A 10 million-pound, nationwide recall of chicken and beef over listeria fears has been expanded by an additional 1.7 million pounds — with federal officials citing possible contamination of meat that was delivered to school cafeterias.

To make matters worse, the late Tuesday notice from the US Department of Agriculture – which raises the size of the recall to a staggering 11.7 million pounds – did not include a list of potentially affected schools.

“A school distribution list is not available at this time,” the USDA said in a statement on its website regarding the recall, which is linked to Oklahoma-based meatpacking giant BrucePac.

A source close to the agency said the recall’s expansion isn’t solely because of the addition of schools.

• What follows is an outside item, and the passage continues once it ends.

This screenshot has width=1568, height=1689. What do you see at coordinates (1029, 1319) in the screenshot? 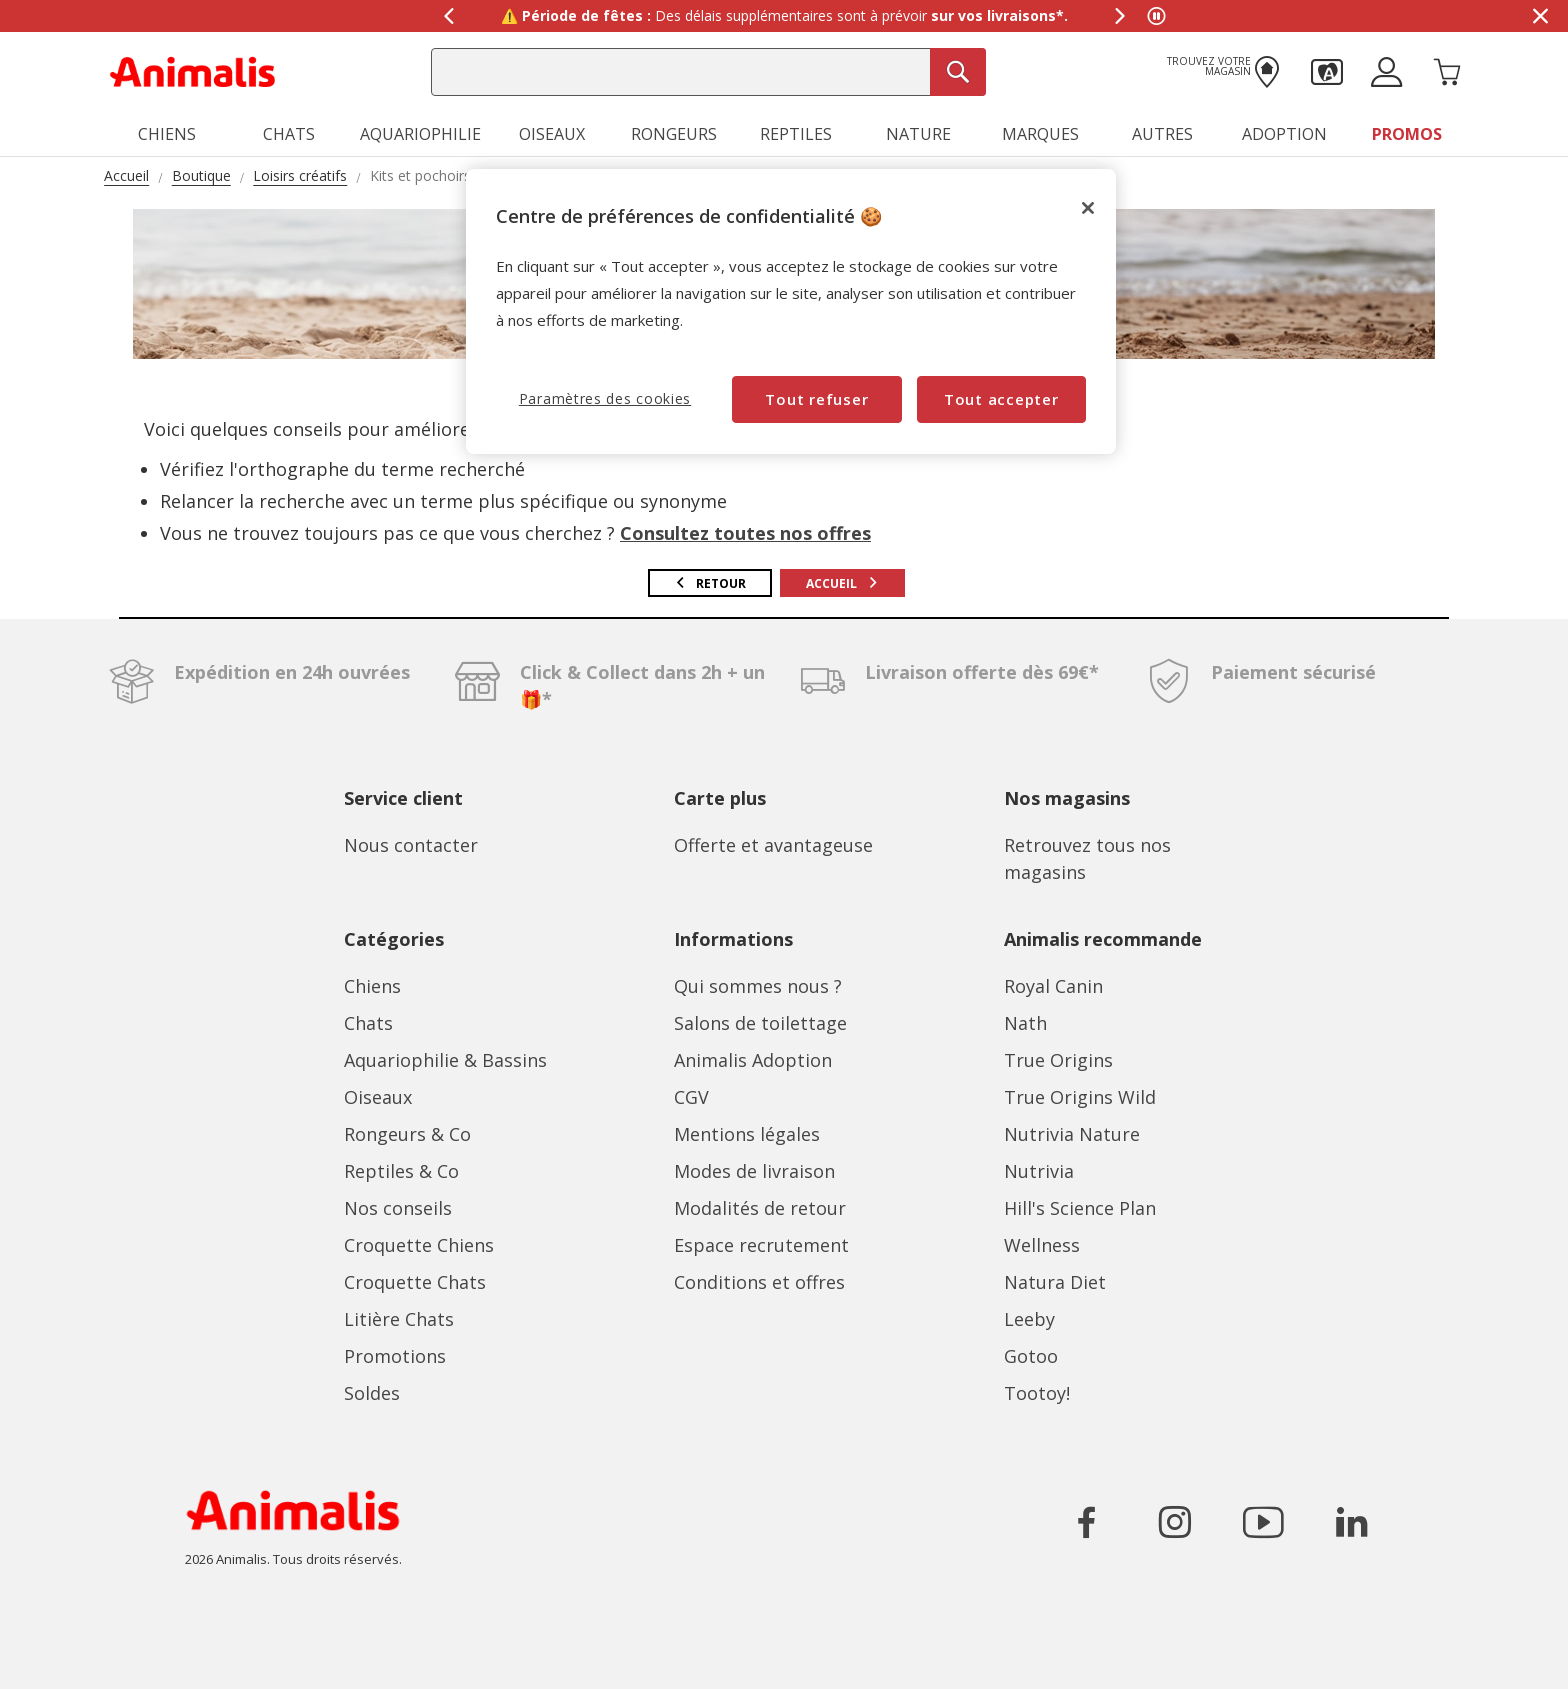 I see `Leeby` at bounding box center [1029, 1319].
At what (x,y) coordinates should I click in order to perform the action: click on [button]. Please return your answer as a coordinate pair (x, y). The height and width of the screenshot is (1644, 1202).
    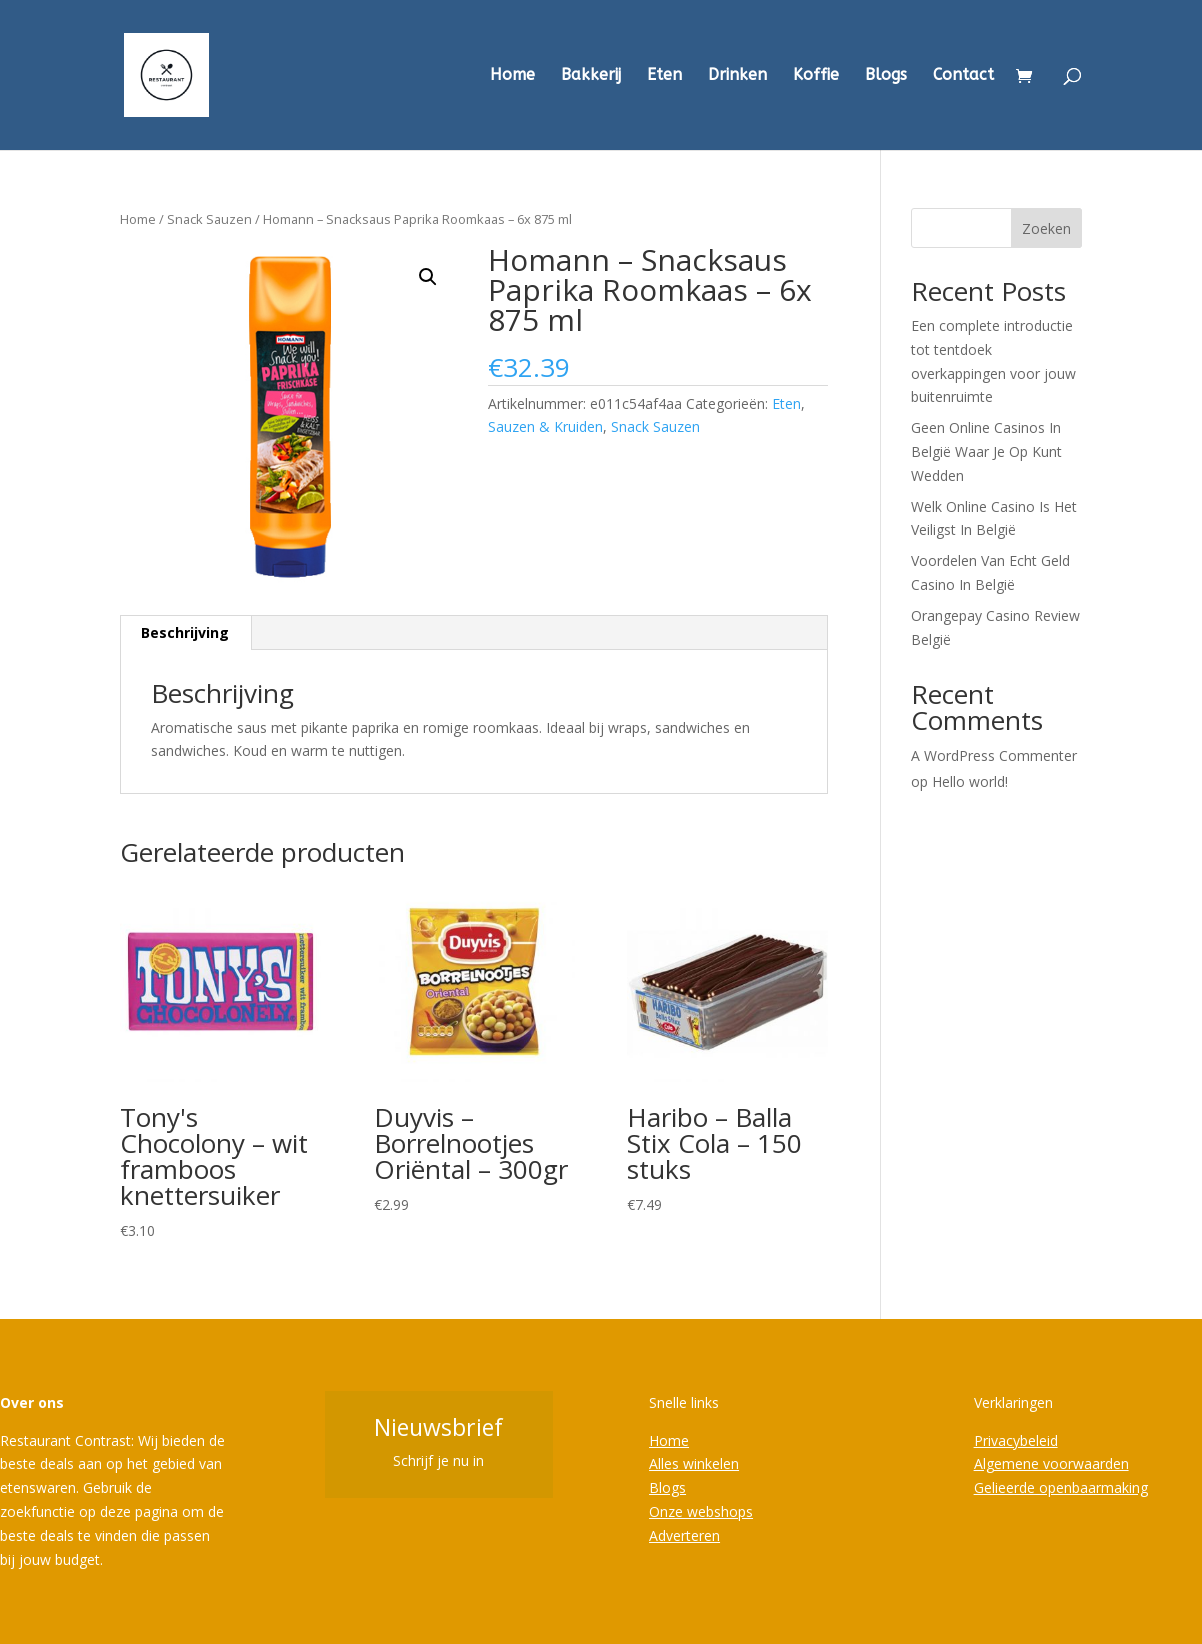     Looking at the image, I should click on (428, 277).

The USDA also has widened the recall’s production window to meat produced as early as May 31, versus a previous start date of June 19, the source said. The window extends to Oct. 8.

A USDA spokesperson said the agency is compiling a list of potentially affected school districts.

The warning leaves parents in the dark as the USDA struggles to respond to a second massive listeria recall within several months.

“The USDA wants to be certain [even if] it scares the public,” James Marsden, a food safety consultant and former advisor to the agency, told The Post.

The expansion of the recall to schools — and the lack of information — may be linked to Durant, Okla.-based BrucePac’s lack of good record keeping, according to Marsden.

“A recall will usually start out small and it will get expanded again and again because the company doesn’t have the records necessary to show that the product should be excluded from the recall,” according to Marsden.

The disclosure of school risks follows confusion last week after the USDA revealed the 10 million-pound recall without specifying which brands and retailers were affected, instead publishing a list of product codes and abbreviations that were difficult if not impossible for shoppers to understand.

This week, The USDA updated the list to clarify that at risk products include frozen dinners and fresh salads from Walmart, Target, Trader Joe’s and big grocery chains including Kroger and Publix, according to US regulators.

Typically, food products that leave a plant have barcodes on their packaging that is supposed to identify on which line the food was produced, the time and date and where it went afterwards, experts said.

The BrucePac recall has not resulted in any known illnesses to date. “But there may be illnesses in multiple states and health departments haven’t connected the epidemiological dots yet,” said food safety lawyer Bill Marler.

Listeria has an incubation period of three to 70 days and it can cause miscarriages even if a pregnant woman has a mild case of listeria, according to food safety experts.

In the BrucePac situation, consumers may have some of the potentially tainted product sitting in their refrigerators and freezers as many of the packaged foods were frozen dinners and readymade salads.

One comforting fact, Marsden pointed out, is that while listeria can survive in frozen foods, the process of heating up the meal will in many cases kill the bacteria.

Meanwhile, the USDA is conducting an internal investigation about its handling of Boar’s Head – which had racked up dozens of inspection report violations over a couple of years – and the Inspector General’s office is conducting an investigation of the agency as well, Boar’s Head confirmed on Tuesday.

“The USDA is acting very cautiously,” Marsden said. “They are under a microscope and a lot of pressure to get it right because of Boar’s Head.”

More than seven million pounds of Boar’s Head product was yanked from stores in July after 10 people died and dozens were hospitalized due to listeria in the cold cuts.